(Beginning of Extracted data)

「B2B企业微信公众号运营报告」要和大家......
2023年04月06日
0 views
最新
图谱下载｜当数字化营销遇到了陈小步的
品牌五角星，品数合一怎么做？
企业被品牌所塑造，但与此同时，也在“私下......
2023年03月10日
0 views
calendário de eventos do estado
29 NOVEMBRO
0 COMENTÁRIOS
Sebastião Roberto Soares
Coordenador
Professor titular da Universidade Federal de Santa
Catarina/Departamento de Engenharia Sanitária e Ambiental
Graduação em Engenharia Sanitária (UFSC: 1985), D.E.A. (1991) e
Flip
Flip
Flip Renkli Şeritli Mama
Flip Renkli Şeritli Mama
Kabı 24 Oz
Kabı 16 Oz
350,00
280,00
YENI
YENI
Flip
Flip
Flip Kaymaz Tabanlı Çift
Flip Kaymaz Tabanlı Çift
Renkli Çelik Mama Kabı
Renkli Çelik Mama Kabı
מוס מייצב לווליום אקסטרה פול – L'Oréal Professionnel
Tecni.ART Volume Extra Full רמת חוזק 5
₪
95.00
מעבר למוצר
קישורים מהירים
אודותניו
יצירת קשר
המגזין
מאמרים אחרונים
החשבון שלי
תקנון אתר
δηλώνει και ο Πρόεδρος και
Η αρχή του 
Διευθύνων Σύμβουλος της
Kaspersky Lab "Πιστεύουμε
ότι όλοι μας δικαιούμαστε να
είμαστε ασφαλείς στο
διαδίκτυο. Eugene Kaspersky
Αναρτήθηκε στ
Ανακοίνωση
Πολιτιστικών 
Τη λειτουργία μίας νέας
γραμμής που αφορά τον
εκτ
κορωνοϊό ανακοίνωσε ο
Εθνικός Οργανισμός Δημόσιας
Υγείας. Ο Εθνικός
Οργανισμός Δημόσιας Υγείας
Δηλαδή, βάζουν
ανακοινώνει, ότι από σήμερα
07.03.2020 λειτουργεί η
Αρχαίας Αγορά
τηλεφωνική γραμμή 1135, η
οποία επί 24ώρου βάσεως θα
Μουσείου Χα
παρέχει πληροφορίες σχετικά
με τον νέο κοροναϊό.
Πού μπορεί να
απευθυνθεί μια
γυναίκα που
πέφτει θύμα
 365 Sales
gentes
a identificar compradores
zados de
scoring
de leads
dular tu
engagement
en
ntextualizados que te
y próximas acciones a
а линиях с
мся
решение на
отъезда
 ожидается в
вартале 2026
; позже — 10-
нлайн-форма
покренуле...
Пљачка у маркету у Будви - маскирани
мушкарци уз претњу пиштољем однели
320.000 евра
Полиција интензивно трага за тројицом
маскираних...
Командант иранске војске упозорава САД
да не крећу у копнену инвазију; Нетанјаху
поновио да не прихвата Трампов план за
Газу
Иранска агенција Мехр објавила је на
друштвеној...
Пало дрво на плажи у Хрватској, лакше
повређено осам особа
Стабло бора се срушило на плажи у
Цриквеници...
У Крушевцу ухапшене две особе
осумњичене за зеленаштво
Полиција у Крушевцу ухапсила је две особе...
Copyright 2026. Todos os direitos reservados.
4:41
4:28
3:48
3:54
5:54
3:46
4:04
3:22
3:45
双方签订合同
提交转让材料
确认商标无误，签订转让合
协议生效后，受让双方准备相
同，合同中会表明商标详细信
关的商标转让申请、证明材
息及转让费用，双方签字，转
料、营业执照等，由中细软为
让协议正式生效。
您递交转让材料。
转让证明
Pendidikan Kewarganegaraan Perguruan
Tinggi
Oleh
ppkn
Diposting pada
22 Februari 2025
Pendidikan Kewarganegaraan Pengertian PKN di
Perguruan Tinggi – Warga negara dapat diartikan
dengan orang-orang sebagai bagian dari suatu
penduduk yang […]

(End of Extracted data)

*Instructions for the task*
An acceptable answer repeats every entry exactly, with nothing omitted.

*Solution for this exercise*
「B2B企业微信公众号运营报告」要和大家......
2023年04月06日
0 views
最新
图谱下载｜当数字化营销遇到了陈小步的
品牌五角星，品数合一怎么做？
企业被品牌所塑造，但与此同时，也在“私下......
2023年03月10日
0 views
calendário de eventos do estado
29 NOVEMBRO
0 COMENTÁRIOS
Sebastião Roberto Soares
Coordenador
Professor titular da Universidade Federal de Santa
Catarina/Departamento de Engenharia Sanitária e Ambiental
Graduação em Engenharia Sanitária (UFSC: 1985), D.E.A. (1991) e
Flip
Flip
Flip Renkli Şeritli Mama
Flip Renkli Şeritli Mama
Kabı 24 Oz
Kabı 16 Oz
350,00
280,00
YENI
YENI
Flip
Flip
Flip Kaymaz Tabanlı Çift
Flip Kaymaz Tabanlı Çift
Renkli Çelik Mama Kabı
Renkli Çelik Mama Kabı
מוס מייצב לווליום אקסטרה פול – L'Oréal Professionnel
Tecni.ART Volume Extra Full רמת חוזק 5
₪
95.00
מעבר למוצר
קישורים מהירים
אודותניו
יצירת קשר
המגזין
מאמרים אחרונים
החשבון שלי
תקנון אתר
δηλώνει και ο Πρόεδρος και
Η αρχή του 
Διευθύνων Σύμβουλος της
Kaspersky Lab "Πιστεύουμε
ότι όλοι μας δικαιούμαστε να
είμαστε ασφαλείς στο
διαδίκτυο. Eugene Kaspersky
Αναρτήθηκε στ
Ανακοίνωση
Πολιτιστικών 
Τη λειτουργία μίας νέας
γραμμής που αφορά τον
εκτ
κορωνοϊό ανακοίνωσε ο
Εθνικός Οργανισμός Δημόσιας
Υγείας. Ο Εθνικός
Οργανισμός Δημόσιας Υγείας
Δηλαδή, βάζουν
ανακοινώνει, ότι από σήμερα
07.03.2020 λειτουργεί η
Αρχαίας Αγορά
τηλεφωνική γραμμή 1135, η
οποία επί 24ώρου βάσεως θα
Μουσείου Χα
παρέχει πληροφορίες σχετικά
με τον νέο κοροναϊό.
Πού μπορεί να
απευθυνθεί μια
γυναίκα που
πέφτει θύμα
 365 Sales
gentes
a identificar compradores
zados de
scoring
de leads
dular tu
engagement
en
ntextualizados que te
y próximas acciones a
а линиях с
мся
решение на
отъезда
 ожидается в
вартале 2026
; позже — 10-
нлайн-форма
покренуле...
Пљачка у маркету у Будви - маскирани
мушкарци уз претњу пиштољем однели
320.000 евра
Полиција интензивно трага за тројицом
маскираних...
Командант иранске војске упозорава САД
да не крећу у копнену инвазију; Нетанјаху
поновио да не прихвата Трампов план за
Газу
Иранска агенција Мехр објавила је на
друштвеној...
Пало дрво на плажи у Хрватској, лакше
повређено осам особа
Стабло бора се срушило на плажи у
Цриквеници...
У Крушевцу ухапшене две особе
осумњичене за зеленаштво
Полиција у Крушевцу ухапсила је две особе...
Copyright 2026. Todos os direitos reservados.
4:41
4:28
3:48
3:54
5:54
3:46
4:04
3:22
3:45
双方签订合同
提交转让材料
确认商标无误，签订转让合
协议生效后，受让双方准备相
同，合同中会表明商标详细信
关的商标转让申请、证明材
息及转让费用，双方签字，转
料、营业执照等，由中细软为
让协议正式生效。
您递交转让材料。
转让证明
Pendidikan Kewarganegaraan Perguruan
Tinggi
Oleh
ppkn
Diposting pada
22 Februari 2025
Pendidikan Kewarganegaraan Pengertian PKN di
Perguruan Tinggi – Warga negara dapat diartikan
dengan orang-orang sebagai bagian dari suatu
penduduk yang […]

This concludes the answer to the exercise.